# Conjugate system



## darksidefitness (Dec 7, 2012)

CONJUGATE SYSTEM

    Using the Conjugate System

    by Louie Simmons

    Westside has always used the conjugate method. I realized I could only squat, bench, or deadlift so much by doing only those three lifts. I was using several pin levels, different box heights, and many forms of benching such as board pressing and floor pressing in the early 1970s. I found out early on that after 3 weeks of doing the same lift I regressed. That’s how the 3-week pendulum wave became a constant fixture at Westside.

    Westside max effort day is designed with the best of three systems. The Bulgarian max effort day is distinguished by lifting as heavy a weight as possible on that day. Their max effort day may not be the most ever lifted, but rather the heaviest weight possible on that day. They would concentrate on just a few lifts after mastering technique in the classical lifts. They were, remember, model athletes, built for their sport.
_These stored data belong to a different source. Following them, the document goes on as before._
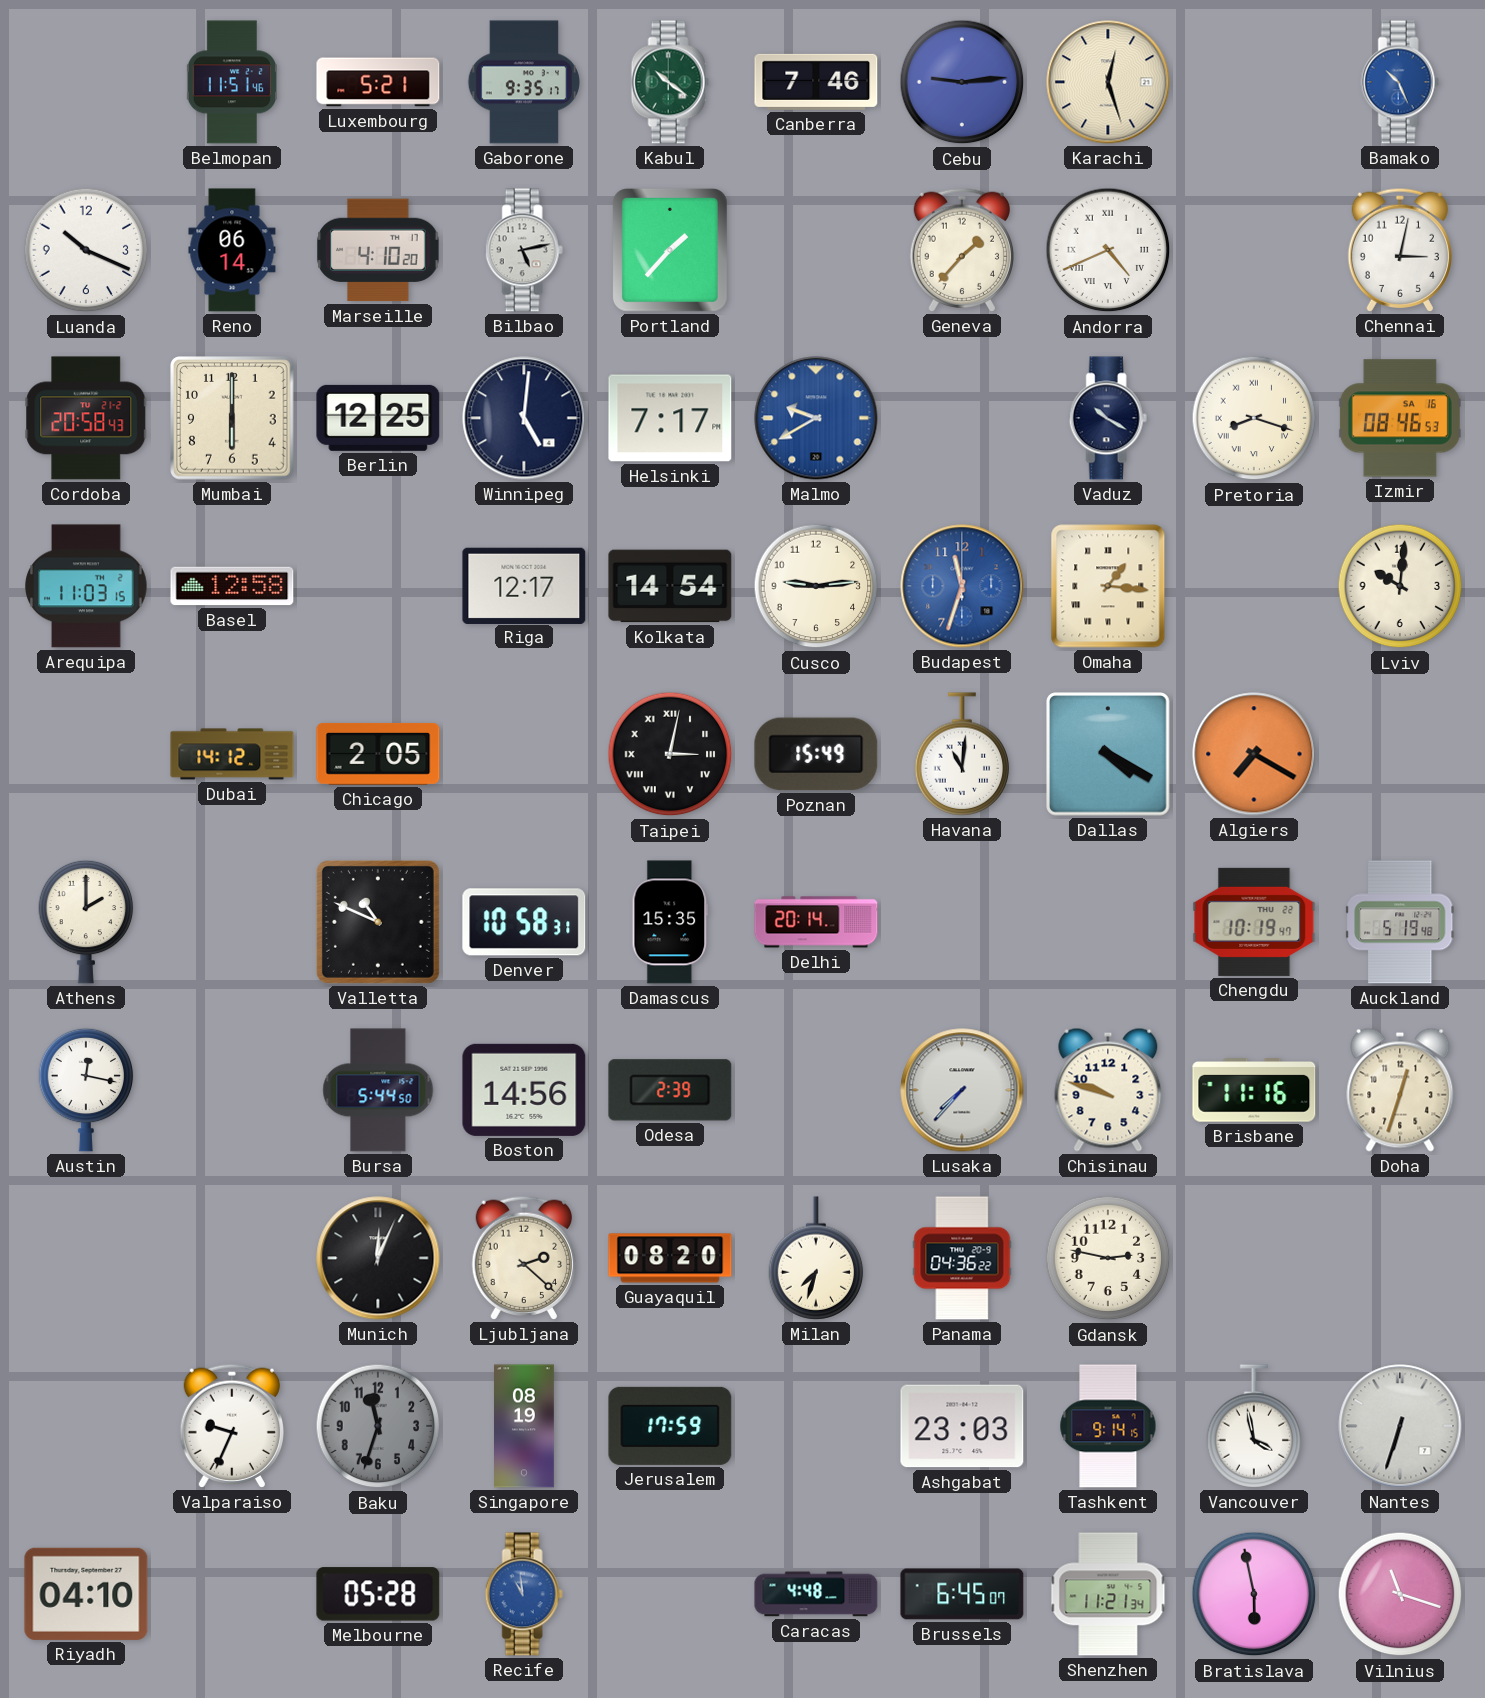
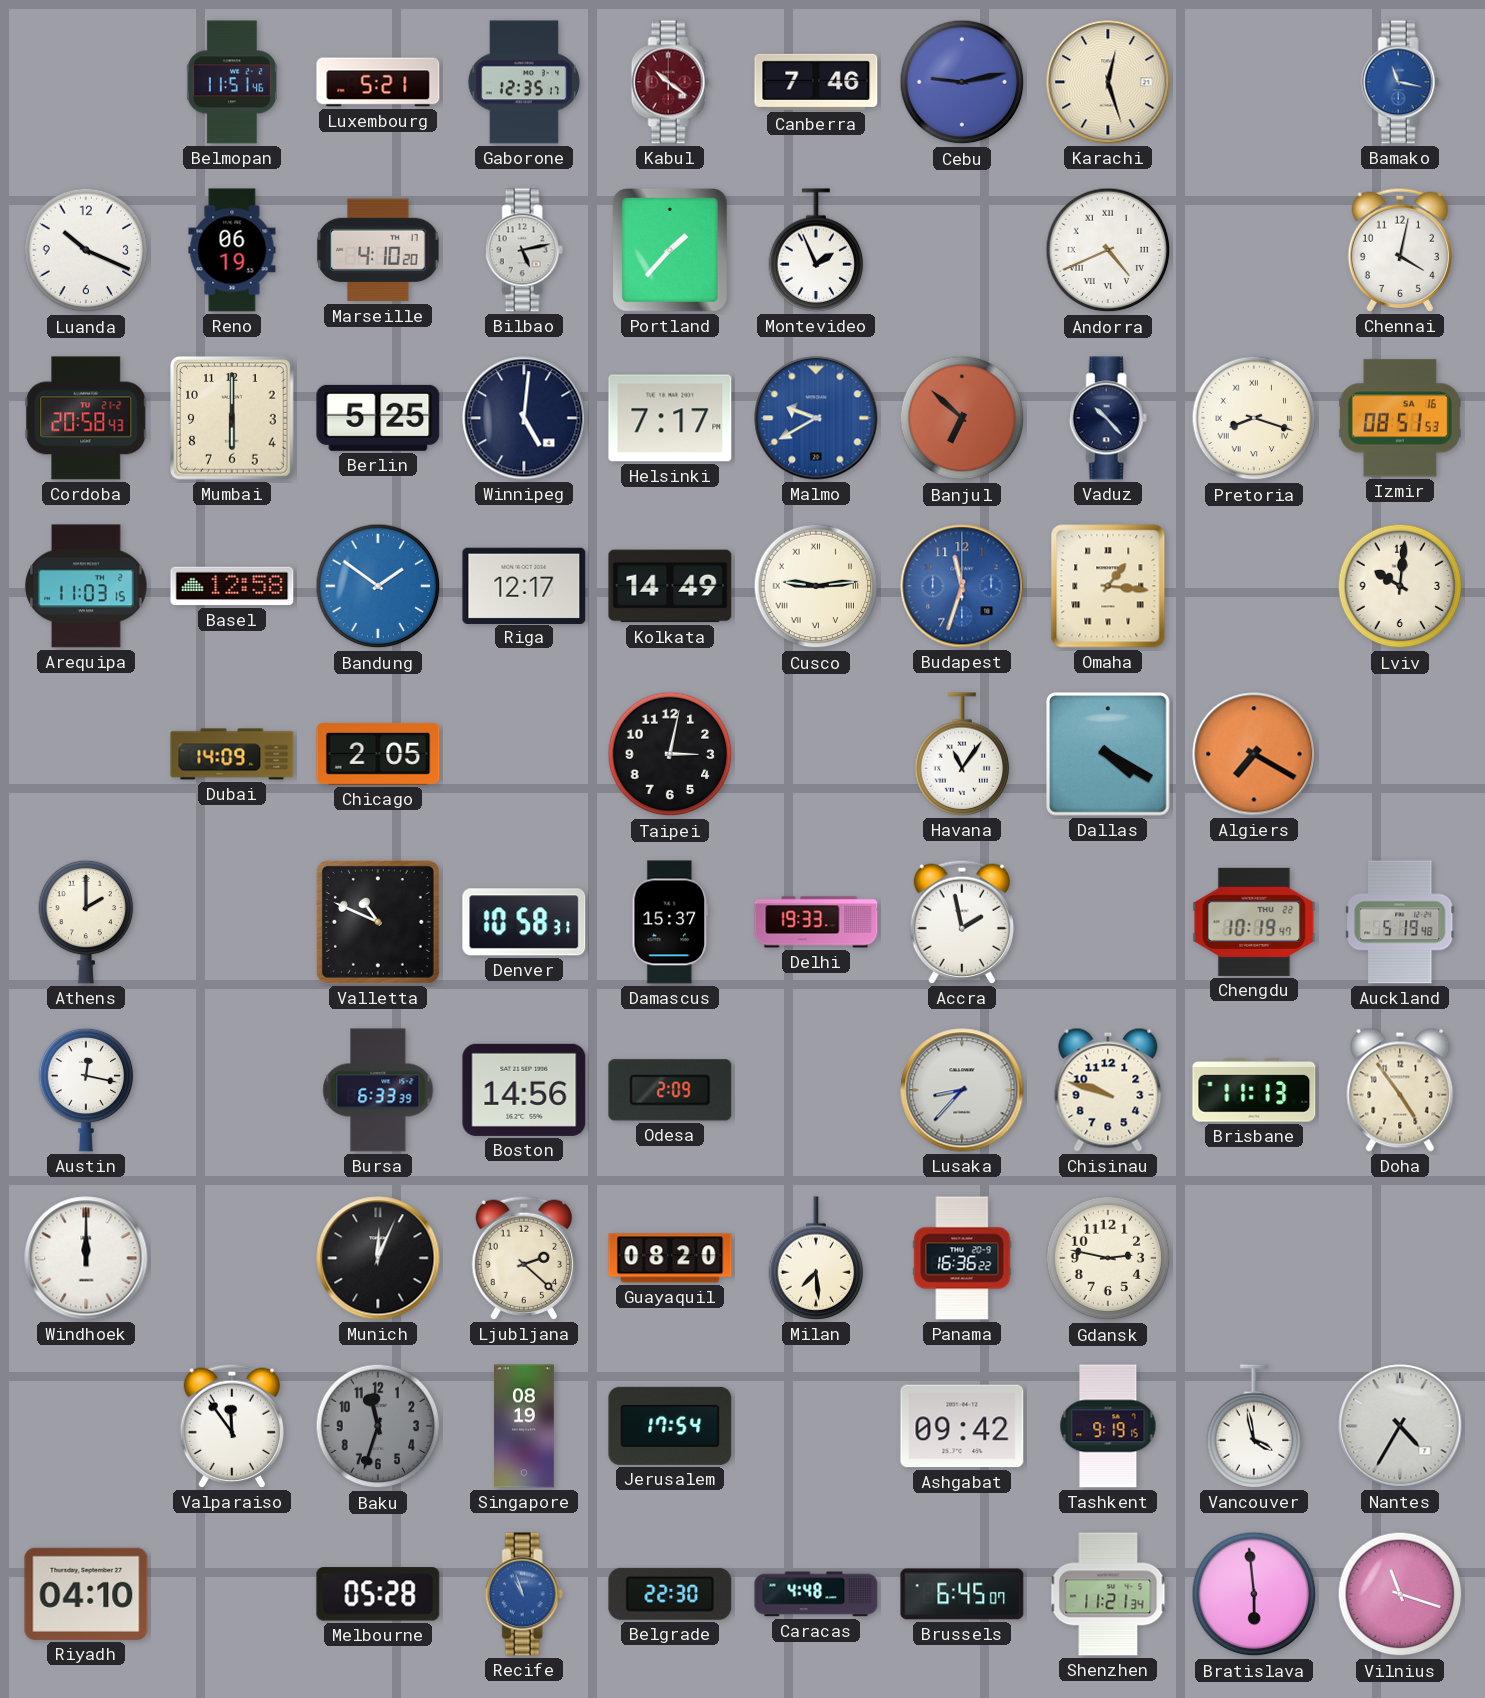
Gaborone: 9:35 -> 12:35
Kabul dial: green -> burgundy
Cebu: 9:14 -> 9:13
Bamako: 10:26 -> 11:17
Reno: 06:14 -> 06:19
Montevideo: none -> 1:56
Geneva: 1:37 -> none
Chennai: 3:02 -> 4:02
Berlin: 12:25 -> 5:25
Banjul: none -> 6:52
Vaduz: 10:20 -> 10:23
Izmir: 08:46 -> 08:51
Bandung: none -> 1:51
Kolkata: 14:54 -> 14:49
Cusco numerals: Arabic -> Roman
Dubai: 14:12 -> 14:09
Taipei numerals: Roman -> Arabic
Poznan: 15:49 -> none
Havana: 11:01 -> 11:06
Damascus: 15:35 -> 15:37
Delhi: 20:14 -> 19:33
Accra: none -> 1:58
Bursa: 5:44 -> 6:33
Odesa: 2:39 -> 2:09
Lusaka: 7:37 -> 8:37
Brisbane: 11:16 -> 11:13
Doha: 12:33 -> 4:54
Windhoek: none -> 12:00
Milan: 7:33 -> 7:29
Panama: 04:36 -> 16:36
Valparaiso: 9:34 -> 11:54
Jerusalem: 17:59 -> 17:54
Ashgabat: 23:03 -> 09:42
Tashkent: 9:14 -> 9:19
Nantes: 6:33 -> 4:35
Recife: 10:59 -> 10:57
Belgrade: none -> 22:30
Bratislava: 5:58 -> 5:59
    The former Soviet Union claims to have invented the conjugate method at a club known as the Dynamo Club. They had 70 highly ranked lifters and used 25 to 40 special exercises to complement the Olympic lifts. A study of this system showed that only one lifter was satisfied and the rest wanted more exercises to choose from. Many times they would do the heavy effort method. This means weight over 90% but not an ultimate record. This develops a higher total volume but less than 100% intensity. They would push the number of classic lifts near contest time and decrease special exercises.

    Westside’s conjugate method follows the Bulgarian system of maxing out on each max effort day. We want a new all-time record, not even 90% or 97½%, but something we have never done. Like the Soviet system, we use a multitude of special exercise during the weekly or monthly plan. Each week we use different exercises to max out on. We can train at 100%+ each week, year in and year out. Do you want to lift 1% under your best or 1% over your best? I feel this is superior to all other systems. It trains a lifter mentally, psychologically, and physically. In our training we are used to breaking new records each week, making it easy at contest time.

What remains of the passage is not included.